All Joanna wants out of life is to sunbathe topless, have all her orders obeyed, and to make pleasant love to her almost fiancé Tony.
Tony is Joanna’s first cousin, and while there’s a bit of a stigma attached to that, this is the 70s, the English are ALWAYS marrying their cousins in romances, and cousin marriage is not illegal in Britain. I looked it up recently, and there are moves in that direction, but they seem vaguely sort of racist.
Joanna is cruising around the Mediterranean with cousin Tony, cousin Mary and Mary’s fiancé Paul. Mary and Paul are incredibly boring. Mary is learning cordon bleu cookery and how to cringe elegantly when her husband issues commands. Joanna cordially dislikes them both and feels sorry for Mary, who is such a dull little thing.
Joanna is kind of a bitch.
The four of them head to a nightclub where Joanna wears awesome 70s gear and shakes it and everyone wants to dance with her because she’s so beautiful and sexy. Paul and Mary hang around at their table being all judgy, and eventually talk to some fishermen, who tell them they must not go to Saracina on the way to Corsica. There’s some crazy going down on the island: all the women have been deported and gunboats patrol the coast.
Nonsense, says Joanna. We may be tourists and we may speak very little Italian, but we’re not that gullible.
‘We are NOT going to Saracina, your majesty,’ Paul tells Joanna.
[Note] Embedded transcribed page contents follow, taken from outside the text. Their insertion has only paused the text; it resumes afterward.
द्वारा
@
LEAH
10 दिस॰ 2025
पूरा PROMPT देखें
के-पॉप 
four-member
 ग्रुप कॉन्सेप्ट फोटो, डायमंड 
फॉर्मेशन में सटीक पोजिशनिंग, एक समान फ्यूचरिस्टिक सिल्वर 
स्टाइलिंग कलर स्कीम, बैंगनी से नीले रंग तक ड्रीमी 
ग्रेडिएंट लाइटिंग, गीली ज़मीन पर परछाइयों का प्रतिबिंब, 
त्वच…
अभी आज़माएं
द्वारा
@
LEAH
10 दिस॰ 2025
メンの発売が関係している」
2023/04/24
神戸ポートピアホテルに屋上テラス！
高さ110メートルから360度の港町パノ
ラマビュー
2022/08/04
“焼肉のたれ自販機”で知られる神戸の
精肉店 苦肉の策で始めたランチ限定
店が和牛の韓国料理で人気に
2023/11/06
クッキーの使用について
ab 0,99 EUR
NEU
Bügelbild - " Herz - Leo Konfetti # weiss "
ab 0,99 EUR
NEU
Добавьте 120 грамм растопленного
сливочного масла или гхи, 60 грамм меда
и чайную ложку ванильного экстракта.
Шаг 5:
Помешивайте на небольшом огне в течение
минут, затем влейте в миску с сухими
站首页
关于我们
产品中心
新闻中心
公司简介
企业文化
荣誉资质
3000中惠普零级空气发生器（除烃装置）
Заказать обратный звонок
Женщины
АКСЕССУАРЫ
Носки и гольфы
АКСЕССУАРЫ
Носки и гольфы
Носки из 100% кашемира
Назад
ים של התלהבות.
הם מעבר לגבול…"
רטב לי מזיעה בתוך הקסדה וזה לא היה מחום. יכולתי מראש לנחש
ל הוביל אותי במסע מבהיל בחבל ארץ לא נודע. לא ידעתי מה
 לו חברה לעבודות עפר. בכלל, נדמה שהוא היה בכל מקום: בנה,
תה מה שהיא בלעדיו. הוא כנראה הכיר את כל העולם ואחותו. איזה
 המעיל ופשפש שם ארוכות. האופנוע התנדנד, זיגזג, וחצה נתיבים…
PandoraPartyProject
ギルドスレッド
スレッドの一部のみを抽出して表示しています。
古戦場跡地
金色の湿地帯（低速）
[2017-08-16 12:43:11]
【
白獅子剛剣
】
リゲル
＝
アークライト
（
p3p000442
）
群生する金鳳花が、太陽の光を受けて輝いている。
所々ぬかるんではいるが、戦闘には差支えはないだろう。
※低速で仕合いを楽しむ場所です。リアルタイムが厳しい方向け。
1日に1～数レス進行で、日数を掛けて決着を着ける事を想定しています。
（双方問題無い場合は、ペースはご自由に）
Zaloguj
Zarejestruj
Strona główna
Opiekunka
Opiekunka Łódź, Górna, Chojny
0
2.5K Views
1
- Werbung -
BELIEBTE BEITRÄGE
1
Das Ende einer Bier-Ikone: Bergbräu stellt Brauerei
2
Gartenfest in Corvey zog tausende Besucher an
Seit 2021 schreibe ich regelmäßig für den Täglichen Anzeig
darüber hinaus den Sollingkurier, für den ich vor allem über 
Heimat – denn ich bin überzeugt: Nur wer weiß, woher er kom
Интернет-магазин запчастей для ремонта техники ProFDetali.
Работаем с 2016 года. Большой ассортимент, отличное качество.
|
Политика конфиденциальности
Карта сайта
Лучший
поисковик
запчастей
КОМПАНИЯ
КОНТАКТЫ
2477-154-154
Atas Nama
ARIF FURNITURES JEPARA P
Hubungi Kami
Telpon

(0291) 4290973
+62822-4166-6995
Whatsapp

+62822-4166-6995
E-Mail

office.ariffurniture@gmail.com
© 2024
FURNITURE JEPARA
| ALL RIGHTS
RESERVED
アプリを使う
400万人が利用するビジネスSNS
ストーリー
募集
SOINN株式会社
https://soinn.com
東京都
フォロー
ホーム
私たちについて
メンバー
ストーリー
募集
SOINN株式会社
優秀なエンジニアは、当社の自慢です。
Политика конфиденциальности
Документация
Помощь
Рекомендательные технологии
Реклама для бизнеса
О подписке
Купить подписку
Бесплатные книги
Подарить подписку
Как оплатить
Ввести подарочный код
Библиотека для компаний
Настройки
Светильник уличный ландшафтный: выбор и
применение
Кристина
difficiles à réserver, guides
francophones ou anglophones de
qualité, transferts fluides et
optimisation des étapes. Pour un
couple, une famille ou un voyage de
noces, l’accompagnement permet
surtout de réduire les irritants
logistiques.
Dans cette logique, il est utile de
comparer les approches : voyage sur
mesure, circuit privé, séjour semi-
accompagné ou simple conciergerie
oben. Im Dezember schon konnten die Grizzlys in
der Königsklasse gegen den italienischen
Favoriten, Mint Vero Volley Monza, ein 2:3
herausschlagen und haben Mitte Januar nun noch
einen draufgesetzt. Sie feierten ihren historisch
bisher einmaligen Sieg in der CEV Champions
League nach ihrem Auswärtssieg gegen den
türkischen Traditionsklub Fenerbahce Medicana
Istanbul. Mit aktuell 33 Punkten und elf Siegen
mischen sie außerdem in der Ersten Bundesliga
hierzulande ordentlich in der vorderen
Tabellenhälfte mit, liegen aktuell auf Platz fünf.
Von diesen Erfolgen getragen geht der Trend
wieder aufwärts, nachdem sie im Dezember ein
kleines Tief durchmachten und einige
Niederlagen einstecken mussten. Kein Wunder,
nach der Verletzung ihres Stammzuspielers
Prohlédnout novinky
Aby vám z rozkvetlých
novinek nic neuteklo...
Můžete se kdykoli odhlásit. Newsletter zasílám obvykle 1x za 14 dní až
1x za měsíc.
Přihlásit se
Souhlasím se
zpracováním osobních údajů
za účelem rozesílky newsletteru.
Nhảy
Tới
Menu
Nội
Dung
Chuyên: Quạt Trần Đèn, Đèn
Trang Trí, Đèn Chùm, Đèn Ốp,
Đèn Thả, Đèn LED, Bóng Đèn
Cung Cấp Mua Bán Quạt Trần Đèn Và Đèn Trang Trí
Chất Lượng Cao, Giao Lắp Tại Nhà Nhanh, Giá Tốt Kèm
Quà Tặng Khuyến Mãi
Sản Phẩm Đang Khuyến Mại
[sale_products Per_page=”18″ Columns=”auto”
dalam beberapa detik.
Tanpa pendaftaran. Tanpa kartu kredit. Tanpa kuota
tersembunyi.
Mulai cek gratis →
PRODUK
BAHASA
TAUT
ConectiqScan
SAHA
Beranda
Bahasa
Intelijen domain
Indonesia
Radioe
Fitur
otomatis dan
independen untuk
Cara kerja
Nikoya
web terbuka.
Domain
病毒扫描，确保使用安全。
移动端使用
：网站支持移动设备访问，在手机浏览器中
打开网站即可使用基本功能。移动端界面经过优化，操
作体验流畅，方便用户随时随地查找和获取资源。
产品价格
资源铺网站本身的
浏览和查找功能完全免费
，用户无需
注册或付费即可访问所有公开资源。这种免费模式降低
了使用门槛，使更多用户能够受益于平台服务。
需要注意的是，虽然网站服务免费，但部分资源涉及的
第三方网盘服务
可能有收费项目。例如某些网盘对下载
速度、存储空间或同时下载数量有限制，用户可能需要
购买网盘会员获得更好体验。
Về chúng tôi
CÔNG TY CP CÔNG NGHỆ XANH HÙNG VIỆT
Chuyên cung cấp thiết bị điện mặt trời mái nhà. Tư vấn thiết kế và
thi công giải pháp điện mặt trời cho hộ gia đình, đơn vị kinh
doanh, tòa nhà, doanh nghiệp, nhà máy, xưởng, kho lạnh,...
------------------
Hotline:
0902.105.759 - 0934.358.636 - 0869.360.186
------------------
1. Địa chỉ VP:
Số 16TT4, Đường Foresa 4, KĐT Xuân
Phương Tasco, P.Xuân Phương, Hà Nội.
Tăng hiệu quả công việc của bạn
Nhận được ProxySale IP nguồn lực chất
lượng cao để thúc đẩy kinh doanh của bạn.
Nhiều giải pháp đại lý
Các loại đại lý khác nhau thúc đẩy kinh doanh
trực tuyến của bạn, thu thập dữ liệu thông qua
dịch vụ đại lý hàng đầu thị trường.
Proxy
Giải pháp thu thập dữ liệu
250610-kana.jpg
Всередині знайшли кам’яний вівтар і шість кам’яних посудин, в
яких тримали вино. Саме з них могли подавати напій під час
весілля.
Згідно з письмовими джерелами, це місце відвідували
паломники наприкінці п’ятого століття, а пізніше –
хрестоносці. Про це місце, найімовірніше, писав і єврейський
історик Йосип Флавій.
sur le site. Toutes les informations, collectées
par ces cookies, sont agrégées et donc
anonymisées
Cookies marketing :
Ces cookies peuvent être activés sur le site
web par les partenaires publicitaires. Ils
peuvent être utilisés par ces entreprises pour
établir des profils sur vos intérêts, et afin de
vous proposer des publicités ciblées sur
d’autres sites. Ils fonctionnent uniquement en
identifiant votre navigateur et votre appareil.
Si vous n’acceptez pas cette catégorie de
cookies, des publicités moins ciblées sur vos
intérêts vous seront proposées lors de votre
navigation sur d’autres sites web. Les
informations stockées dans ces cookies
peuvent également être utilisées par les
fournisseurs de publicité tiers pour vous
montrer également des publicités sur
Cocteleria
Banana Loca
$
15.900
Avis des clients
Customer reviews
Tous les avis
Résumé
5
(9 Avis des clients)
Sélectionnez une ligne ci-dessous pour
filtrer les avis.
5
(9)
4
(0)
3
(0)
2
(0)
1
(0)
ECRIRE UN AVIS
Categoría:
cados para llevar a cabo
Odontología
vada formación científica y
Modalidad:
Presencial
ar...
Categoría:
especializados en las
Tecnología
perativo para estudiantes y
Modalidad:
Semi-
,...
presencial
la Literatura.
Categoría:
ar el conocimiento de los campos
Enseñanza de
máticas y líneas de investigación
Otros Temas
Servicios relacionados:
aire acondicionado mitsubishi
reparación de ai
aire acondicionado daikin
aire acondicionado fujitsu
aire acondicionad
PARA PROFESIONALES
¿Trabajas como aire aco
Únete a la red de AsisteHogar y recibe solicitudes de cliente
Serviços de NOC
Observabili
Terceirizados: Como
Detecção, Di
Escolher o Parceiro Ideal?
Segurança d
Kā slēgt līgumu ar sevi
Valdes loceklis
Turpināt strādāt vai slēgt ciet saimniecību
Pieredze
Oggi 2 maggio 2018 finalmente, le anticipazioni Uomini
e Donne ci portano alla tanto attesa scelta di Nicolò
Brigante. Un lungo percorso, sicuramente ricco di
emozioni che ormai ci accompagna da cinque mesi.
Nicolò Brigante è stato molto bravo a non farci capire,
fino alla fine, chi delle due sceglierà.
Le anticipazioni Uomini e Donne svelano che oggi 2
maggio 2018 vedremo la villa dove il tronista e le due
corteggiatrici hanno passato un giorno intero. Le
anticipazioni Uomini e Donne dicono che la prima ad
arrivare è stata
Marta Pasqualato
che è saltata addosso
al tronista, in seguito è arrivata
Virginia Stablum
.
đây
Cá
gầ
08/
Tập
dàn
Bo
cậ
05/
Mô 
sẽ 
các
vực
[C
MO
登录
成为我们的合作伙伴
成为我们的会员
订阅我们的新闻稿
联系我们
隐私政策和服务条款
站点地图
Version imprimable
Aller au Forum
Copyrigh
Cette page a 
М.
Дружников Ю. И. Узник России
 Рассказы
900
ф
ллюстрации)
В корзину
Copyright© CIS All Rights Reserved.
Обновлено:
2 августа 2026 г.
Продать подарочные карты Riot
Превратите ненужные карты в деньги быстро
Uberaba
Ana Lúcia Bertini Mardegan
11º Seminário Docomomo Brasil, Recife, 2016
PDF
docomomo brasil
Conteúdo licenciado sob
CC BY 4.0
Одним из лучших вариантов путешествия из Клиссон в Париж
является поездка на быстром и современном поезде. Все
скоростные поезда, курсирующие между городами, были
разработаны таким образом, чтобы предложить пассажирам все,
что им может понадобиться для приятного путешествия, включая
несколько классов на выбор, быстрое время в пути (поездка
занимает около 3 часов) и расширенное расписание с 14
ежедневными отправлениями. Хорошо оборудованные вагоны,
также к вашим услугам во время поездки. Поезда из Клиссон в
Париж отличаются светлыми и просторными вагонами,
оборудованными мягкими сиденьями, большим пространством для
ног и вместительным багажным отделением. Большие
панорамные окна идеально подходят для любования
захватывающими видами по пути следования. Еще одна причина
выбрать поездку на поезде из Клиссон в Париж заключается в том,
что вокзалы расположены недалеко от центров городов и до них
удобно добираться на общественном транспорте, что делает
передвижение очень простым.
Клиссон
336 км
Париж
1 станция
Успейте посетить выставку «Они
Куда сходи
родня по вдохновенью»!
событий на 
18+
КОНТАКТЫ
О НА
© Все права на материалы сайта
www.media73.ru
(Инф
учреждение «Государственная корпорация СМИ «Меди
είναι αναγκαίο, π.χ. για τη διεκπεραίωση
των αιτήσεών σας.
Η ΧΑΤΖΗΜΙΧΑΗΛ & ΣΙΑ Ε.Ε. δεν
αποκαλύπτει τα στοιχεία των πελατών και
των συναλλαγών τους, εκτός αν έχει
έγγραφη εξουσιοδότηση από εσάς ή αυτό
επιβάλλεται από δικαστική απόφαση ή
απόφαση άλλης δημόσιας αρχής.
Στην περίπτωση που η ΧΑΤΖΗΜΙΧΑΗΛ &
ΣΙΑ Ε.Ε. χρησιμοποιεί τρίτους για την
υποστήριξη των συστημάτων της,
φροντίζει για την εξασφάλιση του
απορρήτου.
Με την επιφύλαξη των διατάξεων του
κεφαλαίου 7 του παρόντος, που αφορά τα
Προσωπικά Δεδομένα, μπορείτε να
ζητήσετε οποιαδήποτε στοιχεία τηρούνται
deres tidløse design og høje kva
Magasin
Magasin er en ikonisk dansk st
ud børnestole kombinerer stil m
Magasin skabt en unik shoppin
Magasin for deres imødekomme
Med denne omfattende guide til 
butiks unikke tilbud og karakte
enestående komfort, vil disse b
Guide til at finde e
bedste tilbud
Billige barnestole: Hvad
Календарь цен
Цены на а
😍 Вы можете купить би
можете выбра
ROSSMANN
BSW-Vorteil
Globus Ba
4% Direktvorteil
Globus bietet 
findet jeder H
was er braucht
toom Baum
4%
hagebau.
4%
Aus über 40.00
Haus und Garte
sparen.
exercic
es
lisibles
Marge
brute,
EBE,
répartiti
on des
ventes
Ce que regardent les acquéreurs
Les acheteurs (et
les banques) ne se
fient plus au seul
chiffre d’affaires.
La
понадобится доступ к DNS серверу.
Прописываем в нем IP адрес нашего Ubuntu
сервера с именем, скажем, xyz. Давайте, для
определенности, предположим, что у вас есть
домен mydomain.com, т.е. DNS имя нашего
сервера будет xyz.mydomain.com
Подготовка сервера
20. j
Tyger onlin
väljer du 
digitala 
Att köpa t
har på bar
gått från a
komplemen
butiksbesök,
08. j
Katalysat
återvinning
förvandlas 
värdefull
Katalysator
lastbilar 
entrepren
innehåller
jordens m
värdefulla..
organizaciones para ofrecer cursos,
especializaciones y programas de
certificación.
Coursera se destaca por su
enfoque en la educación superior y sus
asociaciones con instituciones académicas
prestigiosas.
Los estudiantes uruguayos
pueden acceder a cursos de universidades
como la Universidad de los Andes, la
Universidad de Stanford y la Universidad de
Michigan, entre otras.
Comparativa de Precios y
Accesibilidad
He gently pats Mary, who is quivering in fear. Mary is sort of Anne from Famous Five. Joanna is of course George, but grown up super blonde and sexy. Paul is Julian, and Tony is Dick … mostly because I vaguely think that Dick was less bossy than Julian, and people weren’t always saying ‘you should be a policeman when you grow up, young man,’ to him. Julian was so smarmy. There’s no Timmy, which is a shame. Mary would probably be allergic to a dog anyway.
Joanna, however, IS going to Saracina. She only heard of the place a few hours ago, but she refuses to not follow through on a plan just because someone mentions gunboats. She decides that she’ll sneak off while the other three are wandering around the little harbour town.
As well as being kind of a bitch, Joanna is incredibly spoiled and probably a little stupid. She would have made an excellent girlfriend for a Bond villain, if Bond villains were actually sexy and not quite so psychotic. Lucky for her, she’s about to meet a guy she’ll practically accuse of being a Bond villain.
He’s not going to like it. At all. I think I’ve worked out the typical Sara Craven hero. He falls in love with the heroine on sight, and then spends the book unsuccessfully trying to make it all about sex, and being devastated and then uncontrollably angry because the heroine thinks he’s evil. Sure, he hides it all by being silky and sarcastic and torturing the heroine by letting her think he’s still on with some other woman, but he’s suffering, poor devil.
But first, she’ll be caught sunbathing topless on a beach on Saracina by half a dozen military guys.
Joanna puts her top on. The military guys blindfold her and take her to the palazzo. It’s all very cool. There, she encounters Leo. He’s a handsome international banking prince, although he doesn’t use the title. He owns an island! He knows her daddy.
Joanna is now Leo’s prisoner. Her luggage has been sent for, and when it arrives she’ll be able to not be naked under Leo’s silky black robe. Leo does get to feel her up under the robe. ‘We’re going to have sex,’ he tells her, his beautiful tawny eyes smouldering beneath his tawny brows. The whole lion thing gets milked a fair bit. There’s this whole legend and a stone statue where horny girls leave flowers so the lord will know they want some sexing, and this big painting of the first evil banking lion guy in the mistress boudoir Joanna is to be locked up in.
‘No we aren’t, you skeezy old criminal,’ says Joanna. Sure, she’s turned on. He’s hot, and he touched her boobies without asking. She has this whole thing going where she needs a man to dominate her but she needs her freedom from conventional stuff like doing what her daddy says. She just can’t really get on board with his whole being a bank robber thing, because she has morals.
It all looks set for them to smoulder at each other heaps and then have a lot of almost sexy times and misunderstandings about Leo’s old girlfriends culminating in a marriage proposal, except it doesn’t. Instead, Leo is too busy doing mysterious non-criminal things that still involve soldiers and gunboats, so he brings his cousin over to the island to entertain Joanna.
Joanna gets all the menfolk! She is so pretty and they all want to marry her and be a posh couple hosting dinner parties for business associates.
There’s another woman for Joanna to feel tortured over … although Leo never feels suitably tortured by Joanna’s two other boyfriends. The story hints at more adventure than there actually is – the message seems to be that you can settle down and be rich but boringly conventional as long as it’s with a hot guy.